* **Problem**
Work out how many lines below hold the string "prices" and state only that figure.

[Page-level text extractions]

###

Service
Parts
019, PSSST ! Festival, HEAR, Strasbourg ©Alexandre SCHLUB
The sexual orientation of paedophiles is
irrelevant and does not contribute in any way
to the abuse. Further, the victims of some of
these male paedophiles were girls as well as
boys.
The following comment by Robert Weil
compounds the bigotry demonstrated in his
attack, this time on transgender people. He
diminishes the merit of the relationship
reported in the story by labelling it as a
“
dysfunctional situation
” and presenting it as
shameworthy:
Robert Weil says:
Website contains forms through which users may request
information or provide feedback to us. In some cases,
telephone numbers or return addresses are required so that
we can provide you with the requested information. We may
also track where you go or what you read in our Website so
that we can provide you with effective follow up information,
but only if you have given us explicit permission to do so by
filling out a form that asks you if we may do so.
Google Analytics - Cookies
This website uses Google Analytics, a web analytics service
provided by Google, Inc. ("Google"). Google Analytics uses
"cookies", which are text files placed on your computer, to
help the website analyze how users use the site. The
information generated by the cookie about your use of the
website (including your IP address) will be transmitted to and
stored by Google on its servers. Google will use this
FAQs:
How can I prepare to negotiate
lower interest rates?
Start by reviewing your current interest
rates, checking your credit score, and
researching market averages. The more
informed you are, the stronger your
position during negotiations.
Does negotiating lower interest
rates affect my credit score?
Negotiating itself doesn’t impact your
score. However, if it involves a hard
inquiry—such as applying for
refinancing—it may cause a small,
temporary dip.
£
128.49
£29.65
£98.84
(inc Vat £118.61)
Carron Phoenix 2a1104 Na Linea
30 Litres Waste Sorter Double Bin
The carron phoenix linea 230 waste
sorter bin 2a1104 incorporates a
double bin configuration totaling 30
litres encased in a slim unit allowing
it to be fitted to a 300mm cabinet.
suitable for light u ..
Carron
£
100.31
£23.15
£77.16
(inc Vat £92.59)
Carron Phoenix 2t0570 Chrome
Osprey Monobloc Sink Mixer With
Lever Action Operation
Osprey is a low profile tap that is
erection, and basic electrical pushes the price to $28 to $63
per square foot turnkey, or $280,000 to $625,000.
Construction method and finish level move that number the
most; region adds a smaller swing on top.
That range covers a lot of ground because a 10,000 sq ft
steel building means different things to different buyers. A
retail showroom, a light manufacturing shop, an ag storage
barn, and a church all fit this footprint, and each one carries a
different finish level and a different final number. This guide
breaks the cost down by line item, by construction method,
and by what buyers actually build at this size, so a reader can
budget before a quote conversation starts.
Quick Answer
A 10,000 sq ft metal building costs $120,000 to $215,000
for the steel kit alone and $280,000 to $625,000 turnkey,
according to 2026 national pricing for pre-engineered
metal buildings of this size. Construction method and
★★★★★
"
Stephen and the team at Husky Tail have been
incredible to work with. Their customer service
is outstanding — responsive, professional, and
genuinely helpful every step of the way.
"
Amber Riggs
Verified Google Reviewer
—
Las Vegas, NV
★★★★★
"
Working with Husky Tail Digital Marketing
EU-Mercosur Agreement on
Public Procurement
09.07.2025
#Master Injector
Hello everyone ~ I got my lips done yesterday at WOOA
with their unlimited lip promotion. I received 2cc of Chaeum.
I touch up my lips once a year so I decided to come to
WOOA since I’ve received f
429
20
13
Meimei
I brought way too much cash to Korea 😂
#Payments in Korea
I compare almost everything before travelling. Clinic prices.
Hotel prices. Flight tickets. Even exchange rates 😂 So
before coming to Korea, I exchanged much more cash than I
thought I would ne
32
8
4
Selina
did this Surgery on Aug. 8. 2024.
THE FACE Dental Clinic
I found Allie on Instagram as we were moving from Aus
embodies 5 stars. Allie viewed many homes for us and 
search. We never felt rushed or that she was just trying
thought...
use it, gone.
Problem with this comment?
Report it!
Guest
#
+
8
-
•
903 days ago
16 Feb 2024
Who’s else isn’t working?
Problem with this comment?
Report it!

###

* **Exercise result**
2